Tang Dynasty general and politician

Pei Xingjian (裴行儉) (619 – 9 June 682), courtesy name Shouyue (守約) was a Tang dynasty general and politician. He was best known for his victory over the Khan of Western Turkic Khaganate Ashina Duzhi in 679 CE. He was also responsible for escorting the Sasanian Persian king-in-exile Narsieh to Persia which was occupied by Arab conquerors. He dedicated most of his life to dealing with Turkic tribes in the Anxi Protectorate.

== Life ==
Pei was a nobleman from Hedong Commandery. His prestigious clan Pei clan of Hedong had contributed numerous politicians to the court in the previous dynasties. Xingjian came from one of the 3 cadet branches of Pei Clan, the Middle house (the other two branches were the Western house and the Eastern house).

Xingjian, his brother Xingyan, and his father Renji all served in the military. During the reign of Emperor Taizong of Tang, Xingjian passed the imperial exam. General Su Dingfang saw potentials in Xingjian and personally mentored him.

In 665, Pei was appointed the general of Anxi Protectorate. After serving in Anxi for several years, he returned to the imperial court where he collaborated with Li Jingxuan and Ma Zai.

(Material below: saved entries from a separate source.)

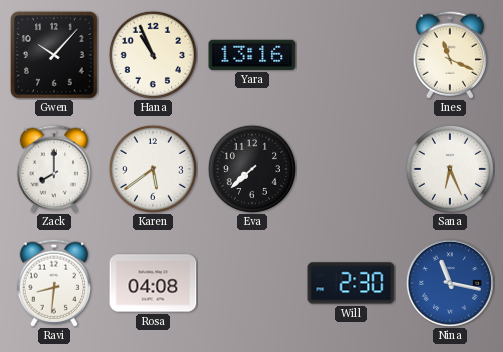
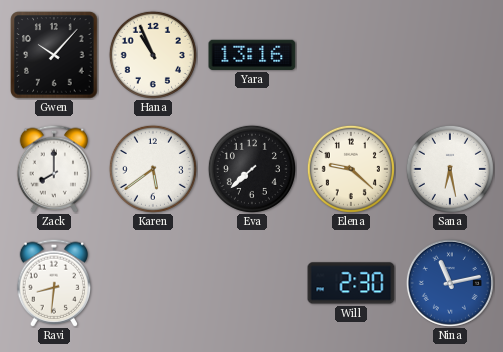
Ines: 11:19 -> none
Elena: none -> 9:22
Sana: 6:26 -> 6:28
Rosa: 04:08 -> none
Nina: 11:17 -> 11:13
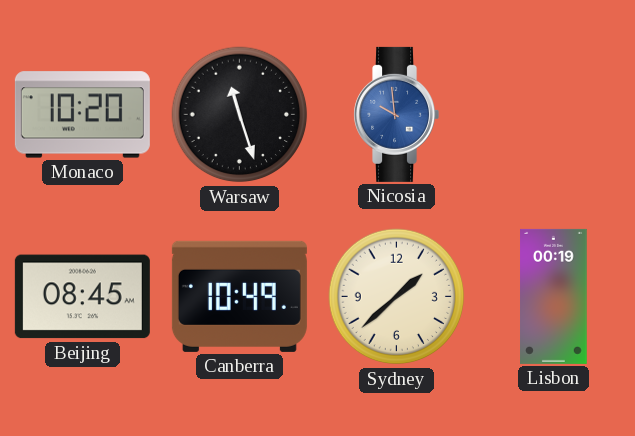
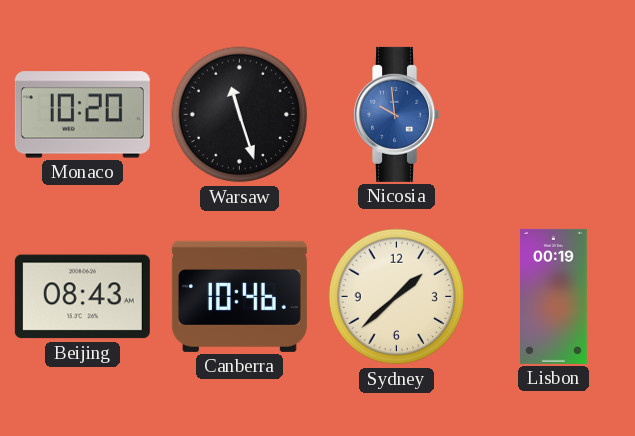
Beijing: 08:45 -> 08:43
Canberra: 10:49 -> 10:46
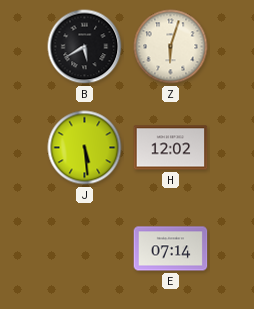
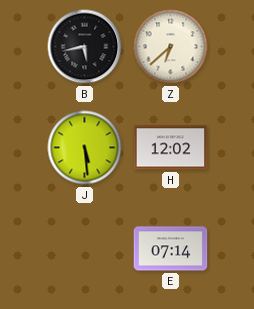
B: 5:40 -> 5:43
Z: 6:03 -> 6:38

In 677, Western Turkic Khan Ashina Duzhi invaded Anxi with a strong force. At this point of time, Pei asked for the mission of escorting the Persian throne successor Narsieh to his homeland. His strategy was to tackle the affairs of Persia and Turks at the same time. Tang Emperor Gaozong not only granted his wish but also gave him the mission of pacifying the turbulences in Central Asia.

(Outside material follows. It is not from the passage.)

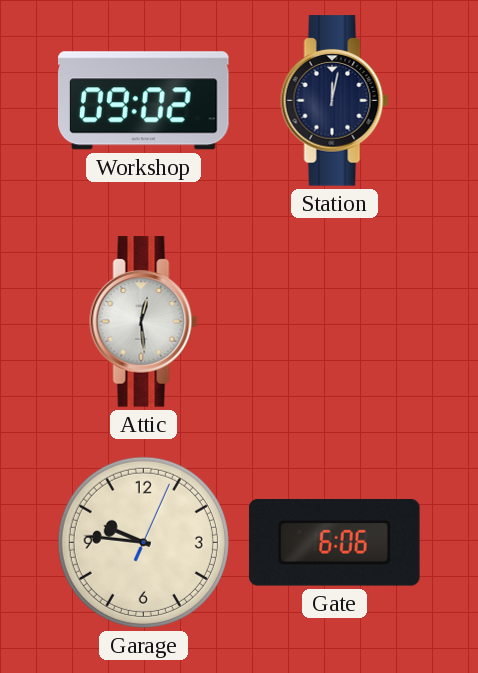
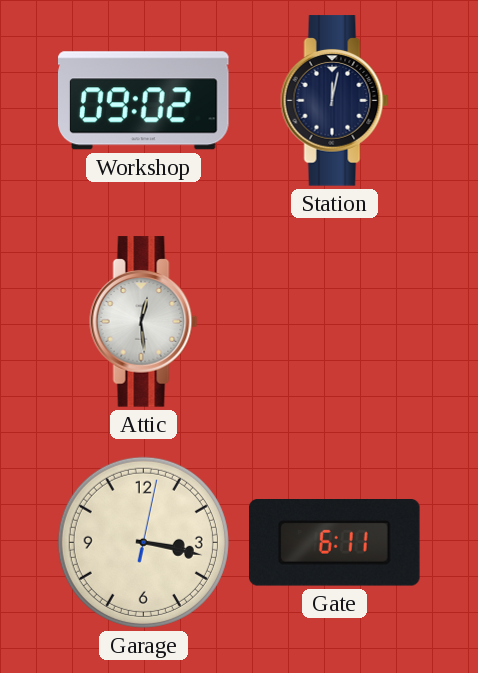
Garage: 9:46 -> 3:17
Gate: 6:06 -> 6:11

During his expedition to the West, he successfully defeated the Turkic forces led by Ashina. However, Pei lost his interests in reinstalling the Persian King and left Narsieh in the Anxi Protectorate alone (Although Narsieh was still able to maintain his many servants and a high quality of life). Minor Turkic chieftains in the region then pledged their loyalty to the Chinese dynasty due to the defeat of Ashina. The overall result of Pei's expedition was a success for the Tang empire. Upon returning to China, Pei was appointed the minister of rituals and Great general of the right flank guards.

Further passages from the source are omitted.